Start with a jump, feet together, then dance move, touching the heel in front, then rear toe, then the same, but the heel and toe of the other foot.

12. Jumping, turning the rope backwards

With your feet together. The shoulders are greatly lowered. Trains posture, shoulders and arms.

13. The crossing arms

The crossing takes one jump, and the breeding of hands takes one jump. Jumping with your feet together. Hands above the belt is not raised. The handle of the rope should be long. Keep them parallel to the floor.

14. Mahi rope in hand

Jump rope in both hands. Hands at waist level. Arm parallel to the floor. While jumping do not jump "inside" of the arch of the rope and rotate it from the outside and from the side: right – left, right-left, next to the body. To do this, in the transitions to cross hands in front of him, creating a loop. Of the forearm from the shoulder to the elbow remains vertical along the chest.

15. In hand inside

Alternate swings with rope in hand, with one leap with feet together within the rope, opening the arms out to the sides.

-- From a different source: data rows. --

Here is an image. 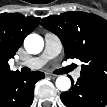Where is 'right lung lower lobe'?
Returning <instances> with one entry per match:
<instances>
[{"label":"right lung lower lobe","mask_w":107,"mask_h":107,"mask_svg":"<svg viewBox=\"0 0 107 107\" xmlns=\"http://www.w3.org/2000/svg\"><path fill=\"white\" fill-rule=\"evenodd\" d=\"M43 72L26 75L11 71L0 75V107H30L34 98V85L44 78Z\"/></svg>","instance_id":"1"}]
</instances>
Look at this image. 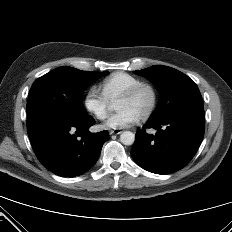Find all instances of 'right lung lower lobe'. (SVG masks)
I'll return each instance as SVG.
<instances>
[{
	"instance_id": "right-lung-lower-lobe-1",
	"label": "right lung lower lobe",
	"mask_w": 232,
	"mask_h": 232,
	"mask_svg": "<svg viewBox=\"0 0 232 232\" xmlns=\"http://www.w3.org/2000/svg\"><path fill=\"white\" fill-rule=\"evenodd\" d=\"M94 123L89 115L37 111L28 115L27 131L37 158L46 168L62 177H74L96 163L109 138L106 130L89 133Z\"/></svg>"
}]
</instances>
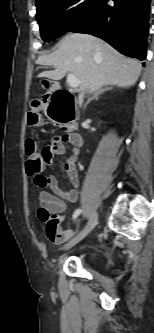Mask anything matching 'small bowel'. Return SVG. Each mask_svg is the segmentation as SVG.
<instances>
[{"label":"small bowel","mask_w":154,"mask_h":333,"mask_svg":"<svg viewBox=\"0 0 154 333\" xmlns=\"http://www.w3.org/2000/svg\"><path fill=\"white\" fill-rule=\"evenodd\" d=\"M66 144L72 146V155L69 157L64 167L72 188L69 190L62 189L58 179L54 175L37 174L34 178L35 184L42 188L39 193L40 207L38 209V217L41 221L47 218L49 214L55 216L62 214L66 208L65 202L74 203L78 199L80 176L75 163L79 148L82 145L81 136L75 133H65L57 136L51 141L50 145L41 149L40 155L43 163L52 165L56 155L65 154ZM59 233L60 238L56 241H52L55 244L63 243L72 235L71 230H59Z\"/></svg>","instance_id":"small-bowel-1"}]
</instances>
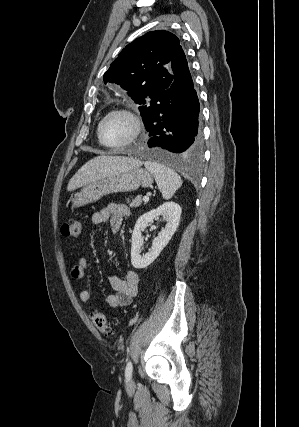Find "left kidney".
I'll list each match as a JSON object with an SVG mask.
<instances>
[{"instance_id": "1", "label": "left kidney", "mask_w": 299, "mask_h": 427, "mask_svg": "<svg viewBox=\"0 0 299 427\" xmlns=\"http://www.w3.org/2000/svg\"><path fill=\"white\" fill-rule=\"evenodd\" d=\"M181 212V207L177 203L165 202L139 217L132 233L131 264L134 268H146L160 255L178 228ZM159 216L166 221V226L159 236L153 240L151 249L141 255L144 243L142 232Z\"/></svg>"}]
</instances>
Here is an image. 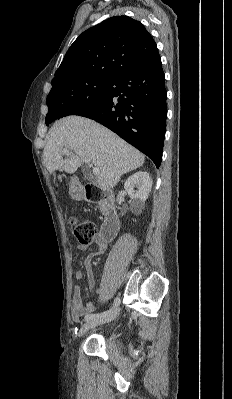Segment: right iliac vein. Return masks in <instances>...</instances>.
Segmentation results:
<instances>
[{
    "label": "right iliac vein",
    "mask_w": 232,
    "mask_h": 399,
    "mask_svg": "<svg viewBox=\"0 0 232 399\" xmlns=\"http://www.w3.org/2000/svg\"><path fill=\"white\" fill-rule=\"evenodd\" d=\"M122 312L121 308H116L112 315L102 316L98 319H94L93 321H89L83 324V327L78 331L77 336L81 337L88 330H92L95 326H101L102 323L109 324L112 323L113 319H117L120 313Z\"/></svg>",
    "instance_id": "63e3f726"
}]
</instances>
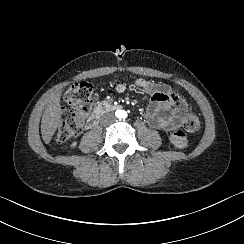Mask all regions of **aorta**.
<instances>
[{
    "instance_id": "obj_1",
    "label": "aorta",
    "mask_w": 244,
    "mask_h": 244,
    "mask_svg": "<svg viewBox=\"0 0 244 244\" xmlns=\"http://www.w3.org/2000/svg\"><path fill=\"white\" fill-rule=\"evenodd\" d=\"M124 113H126V111H124V110H117L116 111V115H117V117H119V118H123V114ZM119 114V115H118Z\"/></svg>"
}]
</instances>
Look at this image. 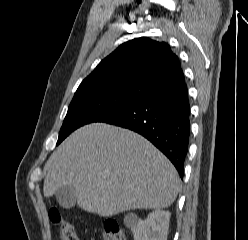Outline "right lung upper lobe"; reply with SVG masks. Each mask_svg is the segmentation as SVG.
Returning <instances> with one entry per match:
<instances>
[{
    "mask_svg": "<svg viewBox=\"0 0 248 240\" xmlns=\"http://www.w3.org/2000/svg\"><path fill=\"white\" fill-rule=\"evenodd\" d=\"M184 82L179 58L170 46L141 37L103 59L78 89L110 88L142 98Z\"/></svg>",
    "mask_w": 248,
    "mask_h": 240,
    "instance_id": "cb5924a9",
    "label": "right lung upper lobe"
}]
</instances>
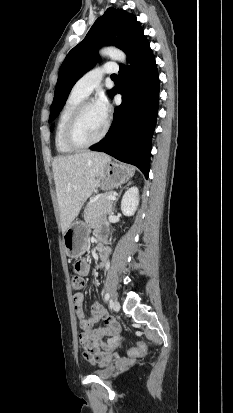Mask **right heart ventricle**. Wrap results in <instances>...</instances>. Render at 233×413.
Masks as SVG:
<instances>
[{
	"label": "right heart ventricle",
	"mask_w": 233,
	"mask_h": 413,
	"mask_svg": "<svg viewBox=\"0 0 233 413\" xmlns=\"http://www.w3.org/2000/svg\"><path fill=\"white\" fill-rule=\"evenodd\" d=\"M85 98H86L85 96H82L72 90L62 106V109L60 111V114L58 116V120L56 123V129H55V146H56L57 151L60 153L67 154V153H71L74 151V149L70 148L64 142L63 131H64L65 124L68 118L70 117V115L72 114V112L74 111V109Z\"/></svg>",
	"instance_id": "1"
}]
</instances>
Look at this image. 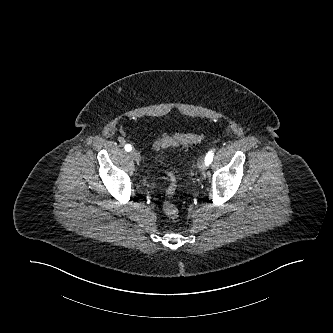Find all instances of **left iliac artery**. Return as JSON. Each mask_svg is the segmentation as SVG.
Wrapping results in <instances>:
<instances>
[{
	"mask_svg": "<svg viewBox=\"0 0 333 333\" xmlns=\"http://www.w3.org/2000/svg\"><path fill=\"white\" fill-rule=\"evenodd\" d=\"M213 156H214V151H209L206 156H205V164L208 166L209 164H211L212 160H213Z\"/></svg>",
	"mask_w": 333,
	"mask_h": 333,
	"instance_id": "left-iliac-artery-1",
	"label": "left iliac artery"
}]
</instances>
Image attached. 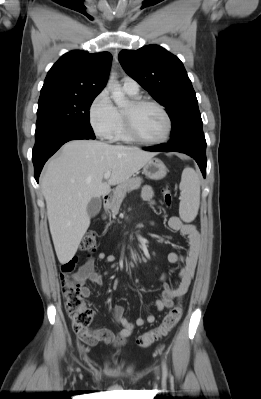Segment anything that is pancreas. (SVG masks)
I'll list each match as a JSON object with an SVG mask.
<instances>
[{"mask_svg": "<svg viewBox=\"0 0 261 399\" xmlns=\"http://www.w3.org/2000/svg\"><path fill=\"white\" fill-rule=\"evenodd\" d=\"M142 182L143 179L141 177H132L116 187L114 190V201L110 206V210L113 215L119 213L120 206L126 196V193L135 189H139Z\"/></svg>", "mask_w": 261, "mask_h": 399, "instance_id": "1", "label": "pancreas"}]
</instances>
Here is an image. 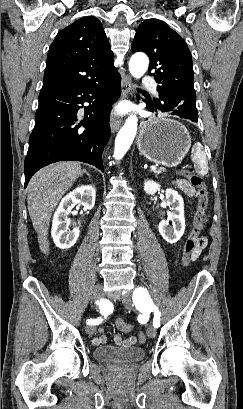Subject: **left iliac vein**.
I'll use <instances>...</instances> for the list:
<instances>
[{
    "mask_svg": "<svg viewBox=\"0 0 243 409\" xmlns=\"http://www.w3.org/2000/svg\"><path fill=\"white\" fill-rule=\"evenodd\" d=\"M124 306L131 308L132 300L129 297L123 299ZM147 336L149 338H154L156 336V328L153 325H149L146 330Z\"/></svg>",
    "mask_w": 243,
    "mask_h": 409,
    "instance_id": "obj_1",
    "label": "left iliac vein"
}]
</instances>
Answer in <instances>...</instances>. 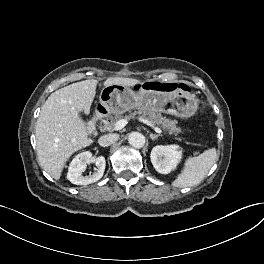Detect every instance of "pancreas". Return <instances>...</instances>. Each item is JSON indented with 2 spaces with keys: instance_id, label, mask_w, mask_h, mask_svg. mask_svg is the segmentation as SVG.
Returning a JSON list of instances; mask_svg holds the SVG:
<instances>
[{
  "instance_id": "obj_1",
  "label": "pancreas",
  "mask_w": 264,
  "mask_h": 264,
  "mask_svg": "<svg viewBox=\"0 0 264 264\" xmlns=\"http://www.w3.org/2000/svg\"><path fill=\"white\" fill-rule=\"evenodd\" d=\"M136 116L147 120L150 124L161 127L163 130L167 131L170 135L177 136L181 133V128L177 126V121L163 117L161 113L147 112L142 110H137L126 115L124 118L129 120L135 118ZM122 115L117 114L115 116H109L106 119L101 120L100 129L102 131H113L117 121L122 119Z\"/></svg>"
}]
</instances>
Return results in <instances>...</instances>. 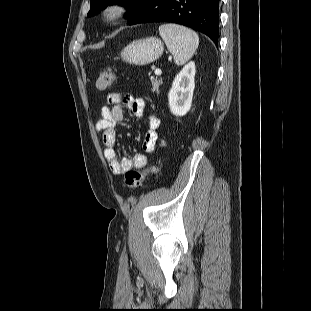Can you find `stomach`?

Speed jumping – it's jumping with high intensity. All simple jumps you can perform at an accelerated pace. The most difficult to implement – double jump (two turns of the rope for one jump).

The technique of double jumps: you should start with basic jumps starting two feet from the floor. After two or three warm-up jumps to switch to double-speed, they are, as usual, only need to push harder and jump higher. At the time of the jump needed to pull the rope twice. This exercise not only depends on the height of the jump and the speed of rotation of the hands. To jump and fall, you need to wear.

The number of double-speed jumps depends on the level of training of the athlete. It is recommended to combine the speed of jumping jumping for relaxation. Intervals of jumps equal to: 30 sec double-accelerated jumps, 30 sec of jumping for relaxation.